§ DICTIONARY · CONCEPT

Focal length

f, the distance from a lens or mirror at which parallel incoming rays converge (or appear to diverge from). Positive for converging optics, negative for diverging. Determines magnification, angle of view, and depth of field.

§ 01

Definition

The focal length f of a lens or curved mirror is the distance from the optical element to the point at which parallel rays incoming along the optical axis converge (for a converging lens/mirror) or appear to diverge from (for a diverging lens/mirror, where f is taken as negative). It is the single most important parameter of an imaging system, setting the magnification at a given object distance, the angle of view, the depth of field, and the compression/expansion of perspective.

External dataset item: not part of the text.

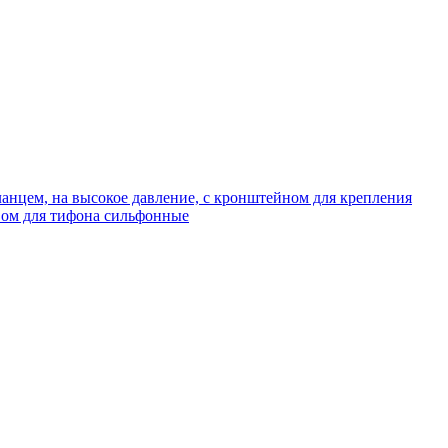
нцем, на высокое давление, с кронштейном для крепления
ом для тифона сильфонные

In photography, a 50 mm lens on a full-frame sensor gives roughly the angular field of human central vision (about 46° diagonal); a 24 mm lens is a wide angle (84°); a 200 mm lens is a telephoto (12°). The magnification of a distant object is proportional to f, while the angle of view is inversely proportional — longer focal lengths fill the frame with a smaller part of the scene. In microscope objectives and camera lenses, focal length combines with the numerical aperture NA to set the diffraction-limited resolution (λ/(2·NA), the Abbe limit) and the depth of field (∝ 1/NA²). The lensmaker's equation 1/f = (n−1)(1/R₁ − 1/R₂) computes f from the material index and the surface geometry; in thick or compound systems, f is computed by matrix optics as the element (1/f)-value of the system's ray-transfer matrix.